In the Glasgow of the early 1950s, Joe (Ewan Macgregor) is an intelligent but socially withdrawn young man who has abandoned his dream of writing in order to work and live on a barge with his mate Les (Peter Mullan) and Les' wife Ella (Tilda Swinton). One afternoon, Joe and Les find in the water the half-naked corpse of one of Joe's old girlfriends, Cathie (Emily Mortimer). But Joe remains silent about his troubled past, while his seduction of Ella leads him into deeper waters yet.

Review by Jake Wilson:
In David Mackenzie's adaptation of the 1950s cult novel by Alexander Trocchi, there are three separate worlds or fields of action, nestled inside each other like Russian dolls. The first is the precisely recreated world of a specific time and place: we're made to see and hear and almost smell the atmosphere of life on a crumbling barge as it ploughs its way in and out of old Glasgow, weatherbeaten jetties and derricks giving way to damp green countryside under a drizzling sky.

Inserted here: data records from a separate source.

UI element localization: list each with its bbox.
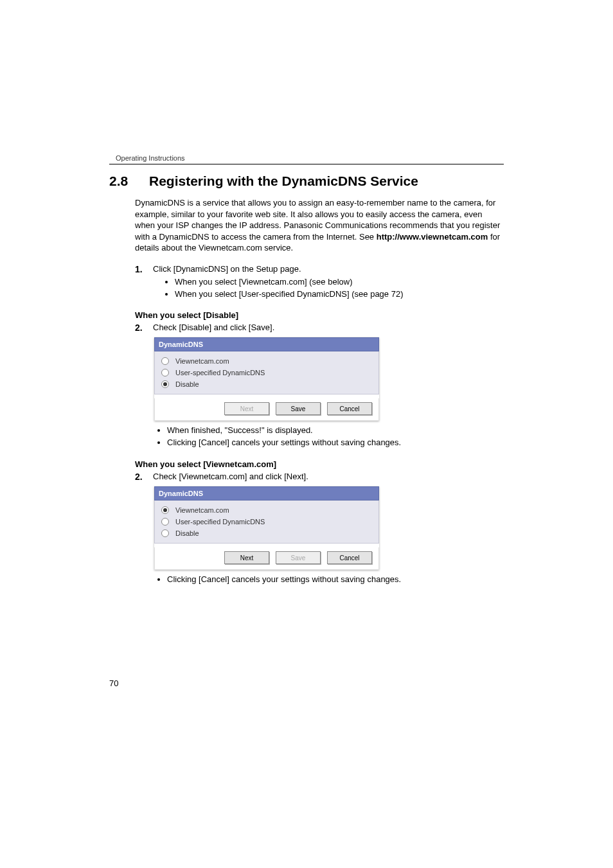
radio-label: Viewnetcam.com [175,506,229,514]
panel-body: Viewnetcam.com User-specified DynamicDNS… [154,500,379,544]
cancel-button[interactable]: Cancel [327,551,372,564]
viewnetcam-subheading: When you select [Viewnetcam.com] [135,459,504,469]
radio-label: User-specified DynamicDNS [175,518,265,526]
page-number: 70 [109,678,118,688]
radio-label: User-specified DynamicDNS [175,369,265,376]
step-1-bullet-2: When you select [User-specified DynamicD… [175,288,504,301]
panel-titlebar: DynamicDNS [154,337,379,351]
intro-link: http://www.viewnetcam.com [377,232,488,242]
radio-icon [161,518,169,526]
radio-label: Disable [175,529,199,537]
disable-step-text: Check [Disable] and click [Save]. [153,323,274,332]
dynamicdns-panel-viewnetcam: DynamicDNS Viewnetcam.com User-specified… [154,486,379,570]
save-button[interactable]: Save [276,402,321,415]
radio-row-userspec[interactable]: User-specified DynamicDNS [160,367,373,378]
running-header: Operating Instructions [109,154,504,162]
radio-icon [161,529,169,537]
radio-row-disable[interactable]: Disable [160,378,373,390]
after-disable-bullet-2: Clicking [Cancel] cancels your settings … [167,437,504,449]
dynamicdns-panel-disable: DynamicDNS Viewnetcam.com User-specified… [154,337,379,421]
cancel-button[interactable]: Cancel [327,402,372,415]
radio-icon [161,369,169,376]
after-disable-bullet-1: When finished, "Success!" is displayed. [167,425,504,437]
section-title: 2.8 Registering with the DynamicDNS Serv… [109,173,504,189]
section-title-text: Registering with the DynamicDNS Service [149,173,418,189]
section-number: 2.8 [109,173,149,189]
panel-button-row: Next Save Cancel [154,398,379,421]
radio-icon [161,380,169,388]
panel-button-row: Next Save Cancel [154,547,379,570]
step-1-bullet-1: When you select [Viewnetcam.com] (see be… [175,276,504,288]
radio-row-viewnetcam[interactable]: Viewnetcam.com [160,504,373,516]
disable-step-2: 2. Check [Disable] and click [Save]. [135,323,504,332]
radio-icon [161,357,169,365]
panel-titlebar: DynamicDNS [154,486,379,500]
save-button: Save [276,551,321,564]
next-button: Next [224,402,269,415]
viewnetcam-step-num: 2. [135,472,143,482]
panel-body: Viewnetcam.com User-specified DynamicDNS… [154,351,379,394]
viewnetcam-step-2: 2. Check [Viewnetcam.com] and click [Nex… [135,472,504,481]
radio-row-userspec[interactable]: User-specified DynamicDNS [160,516,373,527]
step-1-num: 1. [135,264,143,274]
step-1-text: Click [DynamicDNS] on the Setup page. [153,264,301,274]
radio-label: Disable [175,380,199,388]
intro-paragraph: DynamicDNS is a service that allows you … [135,197,504,254]
after-viewnetcam-bullet-1: Clicking [Cancel] cancels your settings … [167,574,504,586]
step-1: 1. Click [DynamicDNS] on the Setup page.… [135,264,504,301]
radio-row-disable[interactable]: Disable [160,527,373,539]
header-rule [109,164,504,164]
next-button[interactable]: Next [224,551,269,564]
radio-label: Viewnetcam.com [175,357,229,365]
disable-subheading: When you select [Disable] [135,310,504,320]
disable-step-num: 2. [135,323,143,333]
radio-icon [161,506,169,514]
viewnetcam-step-text: Check [Viewnetcam.com] and click [Next]. [153,472,308,481]
radio-row-viewnetcam[interactable]: Viewnetcam.com [160,355,373,367]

There's a purely cinematic glamour to this vision of an open-air existence which leaves the mind to its own devices; standing at the tiller, Joe has nothing to do but gaze out at the horizon, while in his spare moments he's likely to be crouched on deck thumbing through a Penguin paperback, a fag at the corner of his mouth.

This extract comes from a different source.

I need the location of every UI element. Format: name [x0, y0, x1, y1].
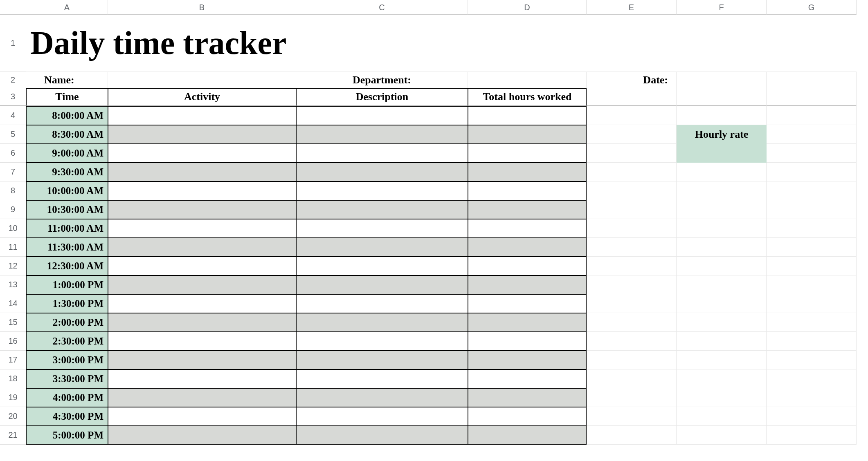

In contrast to this exterior chill is the warmth which Joe finds between the sheets or in dark corners, in a series of sexual encounters which might be happening now or a hundred years ago. What counts here isn't the period detail but Ewan Macgregor's male authority, which has deepened with the lines on his face but remains founded on an irresistible boyish slyness, like a crafty youngest son in a fairy-tale (roughly the role he played in Big Fish). Probably no-one else could hit the exact note of rueful bravado he gives to a line like "I'll write to you from China" - a cynic not quite reduced to mocking his own dreams.

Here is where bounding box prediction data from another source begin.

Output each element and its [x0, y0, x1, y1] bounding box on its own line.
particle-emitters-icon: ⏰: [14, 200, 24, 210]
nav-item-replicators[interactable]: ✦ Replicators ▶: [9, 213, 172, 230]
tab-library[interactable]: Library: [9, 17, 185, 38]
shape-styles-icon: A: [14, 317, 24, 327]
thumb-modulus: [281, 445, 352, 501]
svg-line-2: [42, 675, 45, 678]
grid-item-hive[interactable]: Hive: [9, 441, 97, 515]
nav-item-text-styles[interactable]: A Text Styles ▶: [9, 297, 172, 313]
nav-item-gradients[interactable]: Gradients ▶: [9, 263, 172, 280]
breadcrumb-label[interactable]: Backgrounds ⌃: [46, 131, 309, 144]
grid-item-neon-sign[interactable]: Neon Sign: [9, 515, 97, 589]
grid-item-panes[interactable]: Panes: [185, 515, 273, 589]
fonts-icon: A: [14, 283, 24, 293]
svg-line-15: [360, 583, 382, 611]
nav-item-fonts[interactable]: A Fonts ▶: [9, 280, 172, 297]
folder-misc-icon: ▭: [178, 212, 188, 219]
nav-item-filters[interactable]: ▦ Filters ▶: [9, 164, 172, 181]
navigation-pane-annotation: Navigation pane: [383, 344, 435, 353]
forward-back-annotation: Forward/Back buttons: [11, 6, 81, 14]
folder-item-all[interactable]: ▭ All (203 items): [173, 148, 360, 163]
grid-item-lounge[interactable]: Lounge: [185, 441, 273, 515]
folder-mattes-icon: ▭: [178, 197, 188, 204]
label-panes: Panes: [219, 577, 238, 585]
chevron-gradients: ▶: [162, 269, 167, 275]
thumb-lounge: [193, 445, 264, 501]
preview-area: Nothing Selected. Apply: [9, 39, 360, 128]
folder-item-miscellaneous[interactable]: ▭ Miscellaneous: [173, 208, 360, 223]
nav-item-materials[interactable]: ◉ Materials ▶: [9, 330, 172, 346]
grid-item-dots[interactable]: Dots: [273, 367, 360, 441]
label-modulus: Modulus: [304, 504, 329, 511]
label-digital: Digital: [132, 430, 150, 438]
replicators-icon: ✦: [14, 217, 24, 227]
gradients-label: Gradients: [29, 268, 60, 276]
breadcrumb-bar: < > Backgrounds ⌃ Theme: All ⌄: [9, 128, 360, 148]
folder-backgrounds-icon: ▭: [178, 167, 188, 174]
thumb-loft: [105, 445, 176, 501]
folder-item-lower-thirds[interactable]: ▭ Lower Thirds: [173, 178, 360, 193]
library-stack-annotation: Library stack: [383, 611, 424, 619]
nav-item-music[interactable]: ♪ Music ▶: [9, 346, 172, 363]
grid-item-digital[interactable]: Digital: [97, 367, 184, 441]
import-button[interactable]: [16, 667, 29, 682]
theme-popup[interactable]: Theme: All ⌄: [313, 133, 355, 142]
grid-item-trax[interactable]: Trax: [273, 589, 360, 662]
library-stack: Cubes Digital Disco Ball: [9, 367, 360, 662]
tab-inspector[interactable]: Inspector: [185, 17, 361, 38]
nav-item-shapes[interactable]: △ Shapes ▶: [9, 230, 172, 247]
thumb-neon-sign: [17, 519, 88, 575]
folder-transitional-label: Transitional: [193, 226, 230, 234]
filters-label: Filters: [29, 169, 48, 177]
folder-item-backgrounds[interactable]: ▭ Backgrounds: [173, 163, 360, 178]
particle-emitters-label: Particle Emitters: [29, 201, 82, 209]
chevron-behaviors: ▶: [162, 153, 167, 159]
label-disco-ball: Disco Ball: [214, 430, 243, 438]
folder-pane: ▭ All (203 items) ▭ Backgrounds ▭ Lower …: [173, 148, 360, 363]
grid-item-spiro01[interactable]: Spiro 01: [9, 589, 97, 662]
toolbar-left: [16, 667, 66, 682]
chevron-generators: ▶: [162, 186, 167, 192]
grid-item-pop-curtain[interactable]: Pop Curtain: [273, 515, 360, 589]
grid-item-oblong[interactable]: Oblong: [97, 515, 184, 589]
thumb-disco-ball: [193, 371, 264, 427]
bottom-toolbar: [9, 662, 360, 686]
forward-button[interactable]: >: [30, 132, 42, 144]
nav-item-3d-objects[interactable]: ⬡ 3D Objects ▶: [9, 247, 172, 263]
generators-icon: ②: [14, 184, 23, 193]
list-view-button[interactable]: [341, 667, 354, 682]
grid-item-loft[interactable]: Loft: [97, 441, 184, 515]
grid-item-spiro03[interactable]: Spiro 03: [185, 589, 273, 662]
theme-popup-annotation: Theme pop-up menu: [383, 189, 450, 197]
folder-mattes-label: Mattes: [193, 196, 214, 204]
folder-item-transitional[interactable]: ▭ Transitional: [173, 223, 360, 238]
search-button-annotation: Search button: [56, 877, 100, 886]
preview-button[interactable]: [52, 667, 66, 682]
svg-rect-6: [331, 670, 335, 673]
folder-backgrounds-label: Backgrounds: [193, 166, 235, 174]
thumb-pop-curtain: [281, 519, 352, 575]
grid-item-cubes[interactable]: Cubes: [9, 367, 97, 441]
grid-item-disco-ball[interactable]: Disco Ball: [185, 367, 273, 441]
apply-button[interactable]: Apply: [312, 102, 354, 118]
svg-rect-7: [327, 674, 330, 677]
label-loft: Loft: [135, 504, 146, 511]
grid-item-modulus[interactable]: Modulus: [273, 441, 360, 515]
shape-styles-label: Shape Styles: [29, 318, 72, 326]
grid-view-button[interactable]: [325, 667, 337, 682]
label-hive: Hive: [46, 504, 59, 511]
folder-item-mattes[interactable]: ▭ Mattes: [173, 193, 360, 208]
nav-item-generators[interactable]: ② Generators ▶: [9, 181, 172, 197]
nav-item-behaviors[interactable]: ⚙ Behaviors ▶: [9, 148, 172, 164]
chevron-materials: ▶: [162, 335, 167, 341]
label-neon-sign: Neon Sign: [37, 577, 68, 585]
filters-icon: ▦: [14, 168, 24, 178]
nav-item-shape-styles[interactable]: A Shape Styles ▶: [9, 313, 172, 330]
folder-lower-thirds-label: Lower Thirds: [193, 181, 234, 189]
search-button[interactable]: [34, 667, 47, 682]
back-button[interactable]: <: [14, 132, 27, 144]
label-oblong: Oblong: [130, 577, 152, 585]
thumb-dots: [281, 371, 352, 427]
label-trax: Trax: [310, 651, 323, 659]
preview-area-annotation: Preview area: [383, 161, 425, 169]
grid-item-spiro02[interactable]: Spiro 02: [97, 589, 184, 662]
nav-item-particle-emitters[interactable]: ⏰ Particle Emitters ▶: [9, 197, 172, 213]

Then there's the third world of the film, which has to be suggested rather than shown directly: the war inside Joe's head, as he struggles to keep his head above water while living up to his own confused ideals. I presume this anguish lies at the heart of Trocchi's novel, but here its force is diffused by the hazier surrounding levels of meaning. At the outer limit of the drama, the entire production is enveloped by a faint aura of retro-chic, suggested above all via David Byrne's noodling score. But Mackenzie's half-acknowledged distance from his source material only adds to the lilting sadness: Joe dreams of exotic adventure, unaware that he himself is a figure of fantasy, from an imagined time when rebellion felt real and China was a long way away.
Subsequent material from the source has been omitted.